The Airflow CLI provides commands to manage connections:

airflow connections add --conn-id --conn-type : Adds a new connection using a URI.
airflow connections list: Lists all existing connections.
airflow connections delete --conn-id : Deletes a connection.

Example CLI command to add a PostgreSQL connection:

airflow connections add \
    --conn-id my_postgres_db \
    --conn-type postgres \
    postgresql://user:password@host:port/database

Using Connections in DAGs

In your DAGs, you reference connections by their `conn_id`. Most operators and hooks in Airflow will have a `conn_id` parameter where you can specify the connection to use.

For example, using the PostgreSQL operator:

from __future__ import annotations

            import pendulum

            from airflow.models.dag import DAG
            from airflow.providers.postgres.operators.postgres import PostgresOperator

            with DAG(
                dag_id="example_postgres_connection",
                schedule=None,
                start_date=pendulum.datetime(2023, 1, 1, tz="UTC"),
                catchup=False,
                tags=["example", "postgres"],
            ) as dag:
                run_this_first = PostgresOperator(
                    task_id="create_table",
                    postgres_conn_id="my_postgres_db",  # Reference to your connection ID
                    sql="CREATE TABLE IF NOT EXISTS my_table (id SERIAL PRIMARY KEY, name VARCHAR(255));",
                )

                run_this_second = PostgresOperator(
                    task_id="insert_data",
                    postgres_conn_id="my_postgres_db",
                    sql="INSERT INTO my_table (name) VALUES ('Airflow User');",
                )

                run_this_first >> run_this_second

Connection URI Format

Connections can often be represented using a standard URI format:

scheme://login:password@host:port/database?extra_param1=value1&extra_param2=value2

For example:

PostgreSQL: postgresql://user:password@host:port/database
HTTP: http://user:password@host:port/path
AWS S3: aws://access_key:secret_key@host/bucket (or managed by IAM roles)

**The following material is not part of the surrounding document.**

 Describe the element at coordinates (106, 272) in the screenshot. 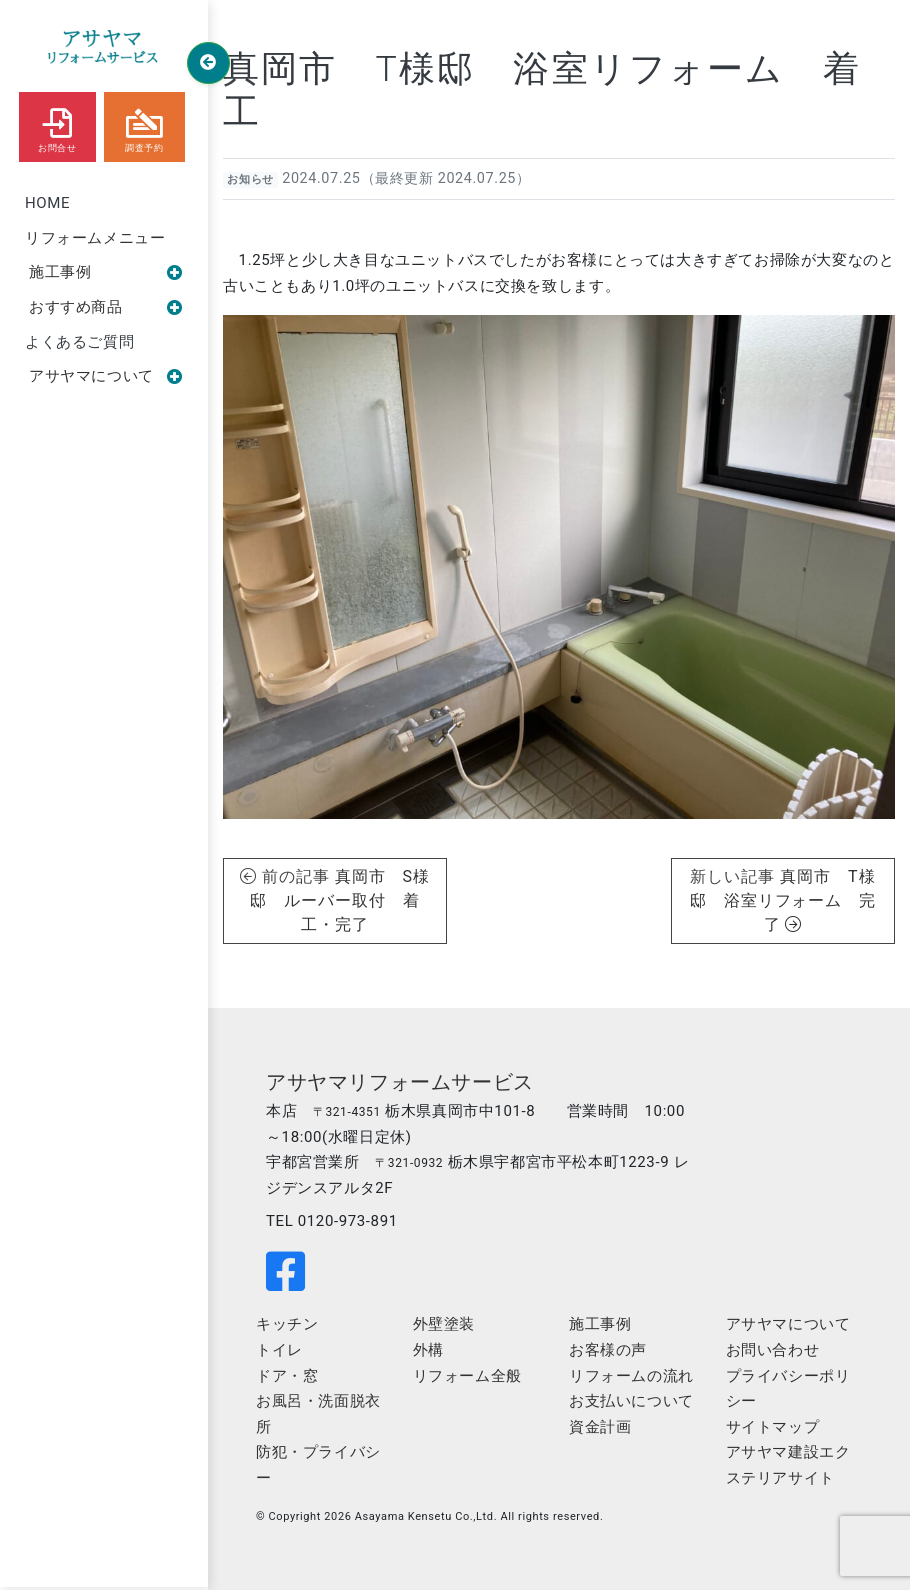 I see `施工事例` at that location.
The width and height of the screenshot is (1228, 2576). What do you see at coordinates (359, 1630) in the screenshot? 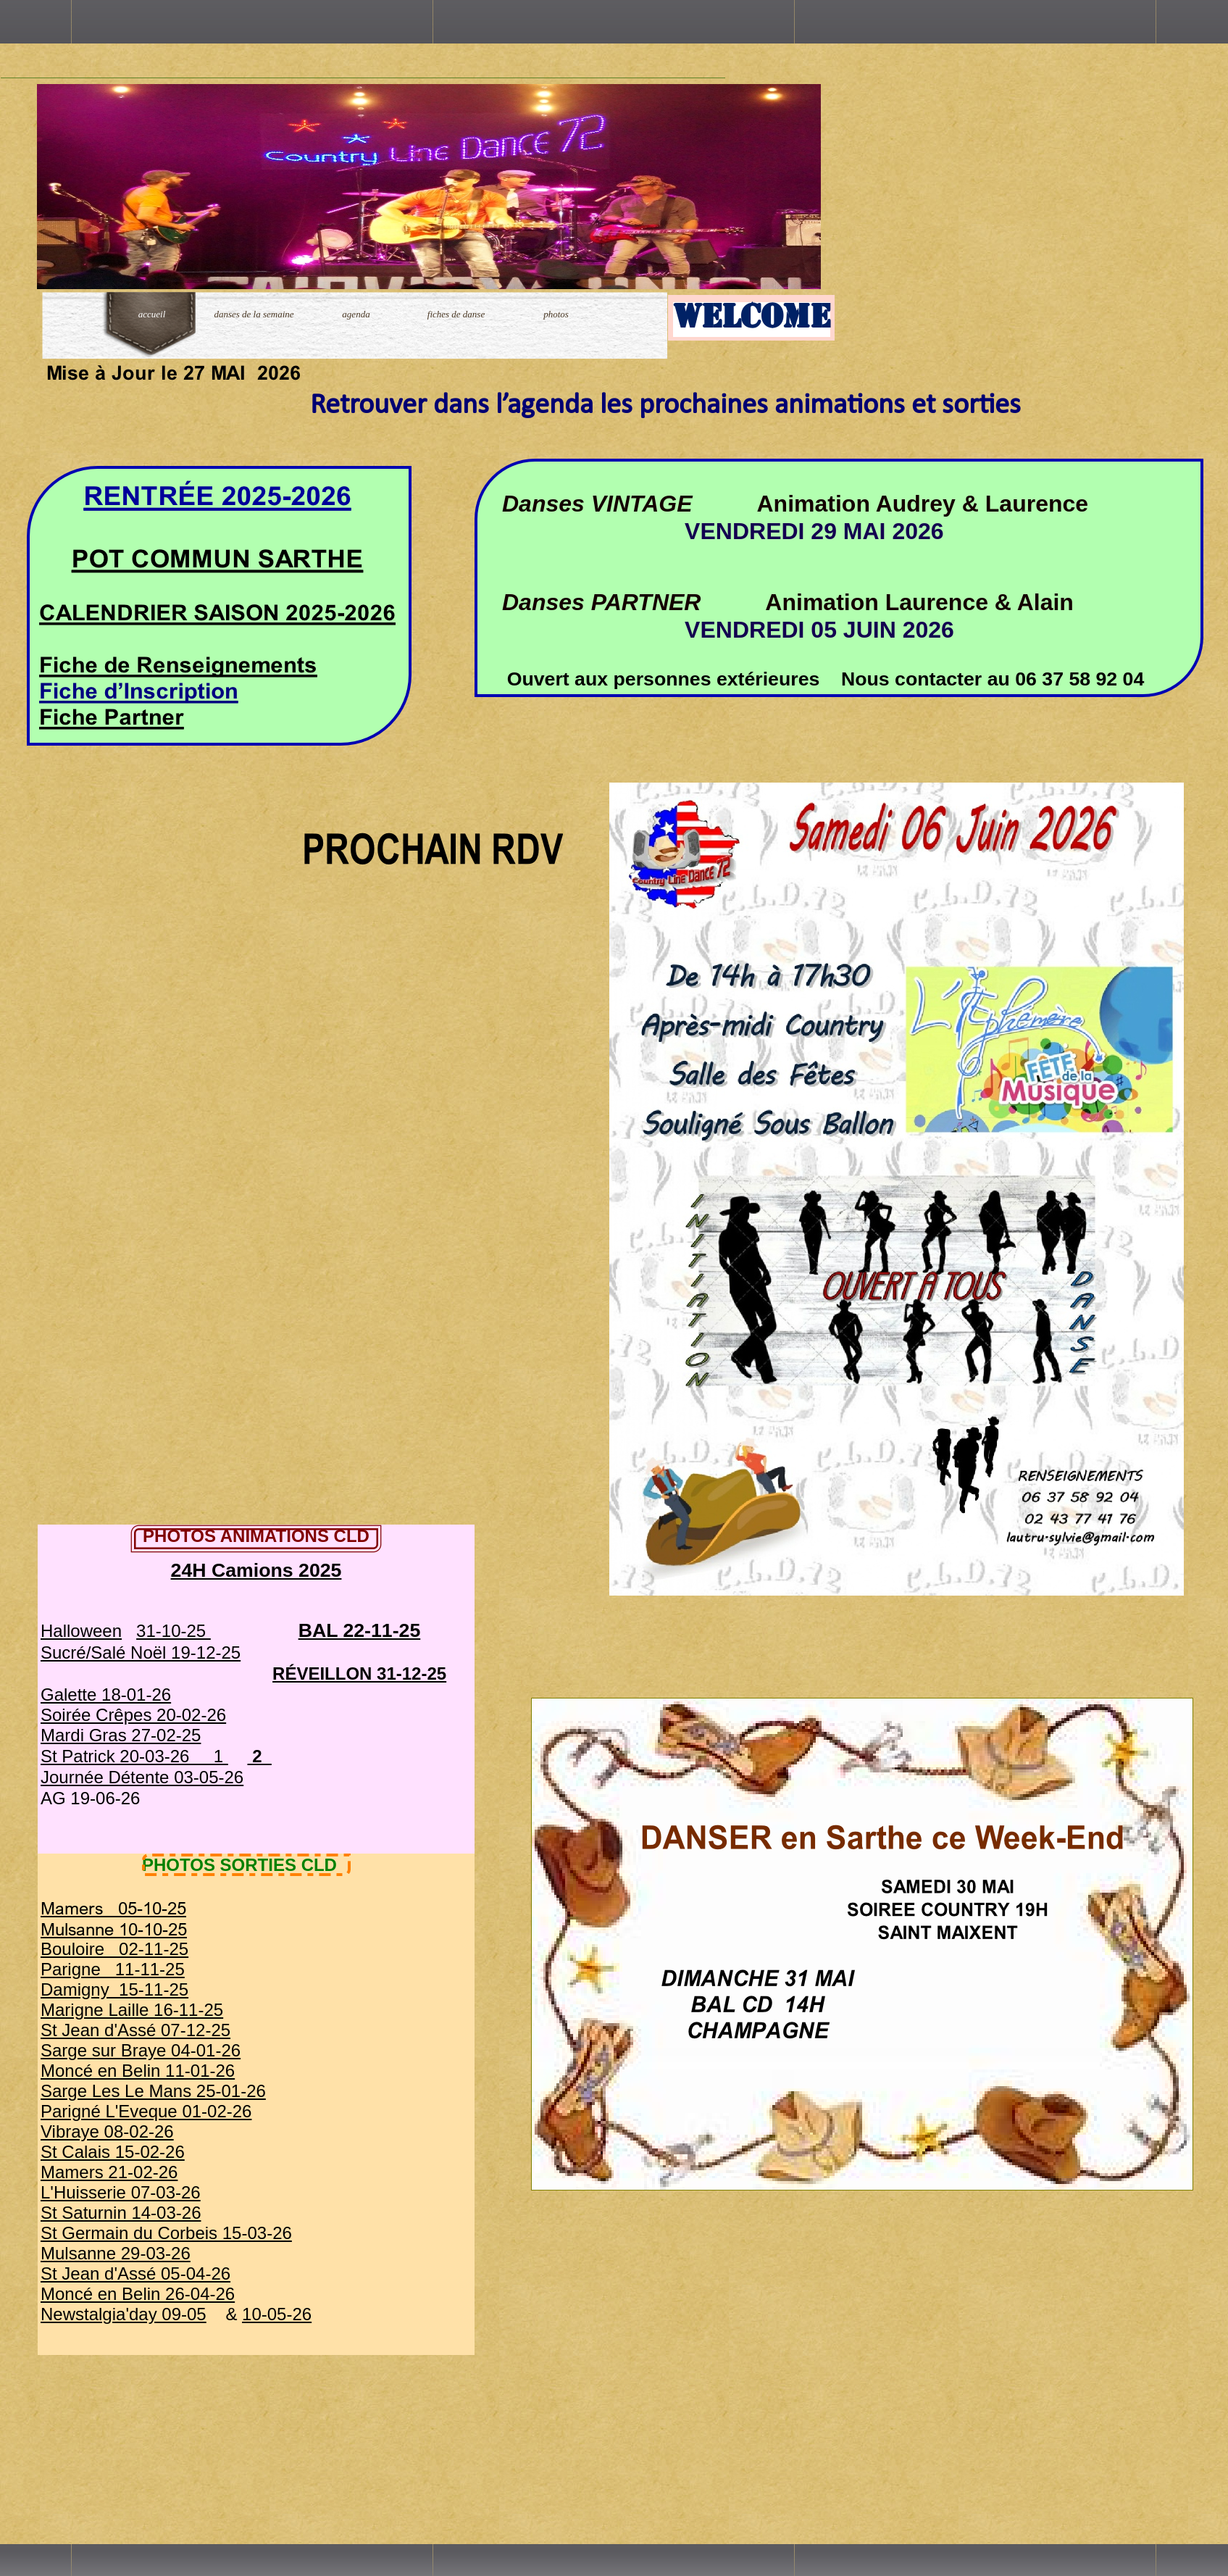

The 'extra' field can be used to store JSON data for service-specific parameters that don't fit into the standard URI components. For instance, for an HTTP connection, you might store:

{"use_proxy": "True", "proxy_url": "http://proxy.example.com:8080"}

Secrets Management

For enhanced security, Airflow integrates with external secrets management systems like HashiCorp Vault, AWS Secrets Manager, GCP Secret Manager, and Azure Key Vault. Instead of storing secrets directly in Airflow Connections, you can configure Airflow to retrieve them dynamically from these services. This is highly recommended for production environments.

Tip: When using secrets backends, the 'Password' field in an Airflow connection can often store a reference (e.g., a path or key) to the actual secret in the secrets backend.

Connection Types

Airflow supports a wide range of built-in connection types, and you can define custom ones or use types provided by Airflow providers. Common types include:

Connection Type	Description
Amazon Web Services (AWS)	For connecting to AWS services.
Azure Resource Manager (ARM)	For connecting to Azure services.
Google Cloud Platform (GCP)	For connecting to GCP services.
PostgreSQL	For PostgreSQL databases.
MySQL	For MySQL databases.
HTTP	For generic HTTP endpoints.
SFTP	For Secure File Transfer Protocol.
Kafka	For Apache Kafka.
RabbitMQ	For RabbitMQ message broker.
Docker	For interacting with Docker.

The exact list of available connection types depends on your Airflow installation and installed providers.

Conclusion

Mastering Airflow Connections is crucial for building robust and secure data pipelines. By centralizing external service configurations, you ensure consistency, simplify management, and improve the overall reliability of your Airflow workflows.